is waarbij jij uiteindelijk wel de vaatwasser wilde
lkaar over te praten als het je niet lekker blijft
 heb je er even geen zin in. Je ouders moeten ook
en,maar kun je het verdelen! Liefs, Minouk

* * *

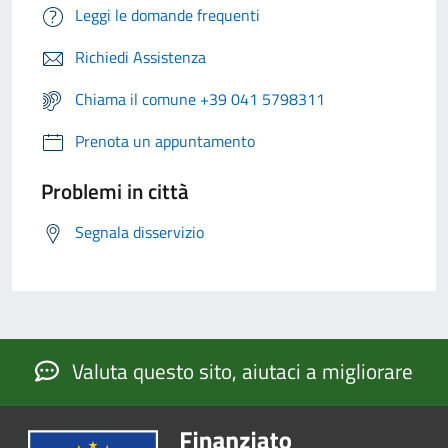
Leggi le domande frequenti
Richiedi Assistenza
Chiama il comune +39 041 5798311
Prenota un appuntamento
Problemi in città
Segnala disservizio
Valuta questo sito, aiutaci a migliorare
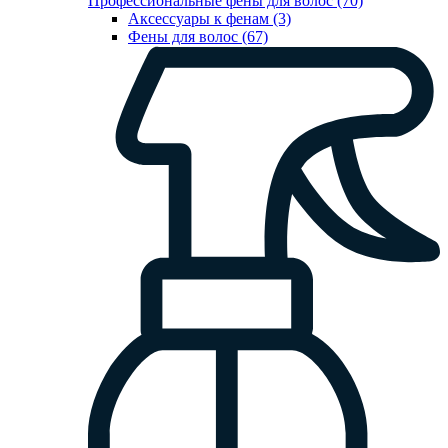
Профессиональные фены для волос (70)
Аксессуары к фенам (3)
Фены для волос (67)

...

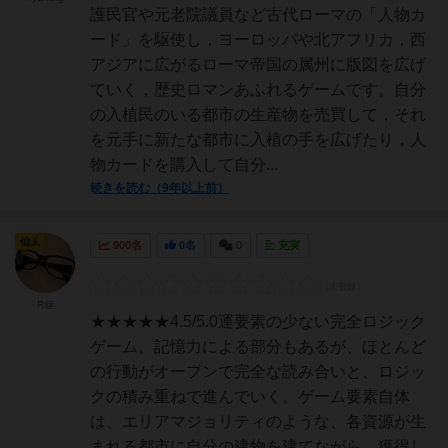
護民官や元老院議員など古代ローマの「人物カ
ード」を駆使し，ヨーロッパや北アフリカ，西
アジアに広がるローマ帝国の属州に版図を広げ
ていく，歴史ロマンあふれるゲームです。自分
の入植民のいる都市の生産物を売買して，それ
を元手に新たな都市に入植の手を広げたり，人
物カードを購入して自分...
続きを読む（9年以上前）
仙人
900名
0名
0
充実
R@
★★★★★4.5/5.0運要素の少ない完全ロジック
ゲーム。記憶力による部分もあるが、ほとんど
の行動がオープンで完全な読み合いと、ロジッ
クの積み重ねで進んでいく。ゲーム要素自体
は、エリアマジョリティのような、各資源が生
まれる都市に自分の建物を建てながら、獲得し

Task objective
Look back at the data above. Transcribe exactly the lines starting at the line that contains "is waarbij jij" and ending at the line that contains "en,maar kun je het verdelen! Liefs, Minouk".

Output
is waarbij jij uiteindelijk wel de vaatwasser wilde
lkaar over te praten als het je niet lekker blijft
 heb je er even geen zin in. Je ouders moeten ook
en,maar kun je het verdelen! Liefs, Minouk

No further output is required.